Voting was carried out over seven days to reduce crowding at polling stations, and online voting was allowed for the first time, making it harder than ever for observers to verify the official results. Despite calls from Alexey Navalny, the country’s most recognizable opposition figure, for a boycott, turnout was reported to be 65 per cent.
Golos, an independent election-monitoring group, said it had tabulated at least 1,500 irregularities during the first six days of voting, including evidence of people casting more than one ballot. There were also claims that employers at state-run companies had put pressure on staff to vote. “The way in which the election is run is contrary to both the Russian constitution and the international voting standards,” Golos said in a statement during the voting on Wednesday.
Mr. Navalny posted a video on Twitter of a man arriving with his family to vote outside Moscow, only to be told by polling-station staff that someone had already voted using their names. In another video, David Frenkel, a journalist with Mediazona news website, was shown being roughed up by police at a St. Petersburg polling station after he arrived to investigate reports of electoral fraud. Mr. Frenkel was later diagnosed with a fractured arm.

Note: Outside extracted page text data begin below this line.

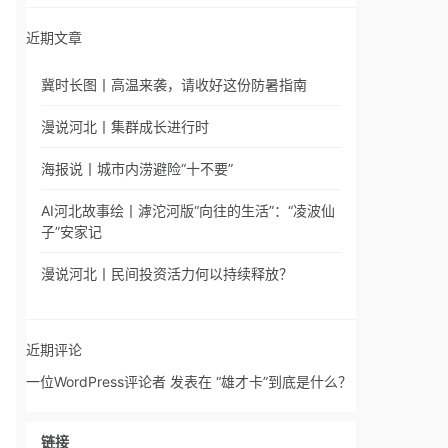
近期文章
冀时长图丨高温来袭，请收好这份防暑指南
漫说河北丨集群成长进行时
海报说丨城市内涝避险“十不要”
AI河北故事绘丨滹沱河版“向往的生活”：“凌波仙
子”安家记
漫说河北丨民间投资活力何以持续释放？
近期评论
一位WordPress评论者
发表在
“雄才卡”到底是什么？
链接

Mr. Navalny’s boycott call looked to have been defeated by the temptation of a little extra cash. Those who cast their ballots in Moscow were entered in a lottery, with the chance of winning a shopping spree in the capital. Voters in other cities were lured by the possibility of winning latest model iPhones, or even a new car or apartment.
Reuters reported that the Kremlin also authorized one-time cash payments of 10,000 rubles (about $192) to all families with children on Wednesday morning – just as many Russians were pondering whether and how they should vote.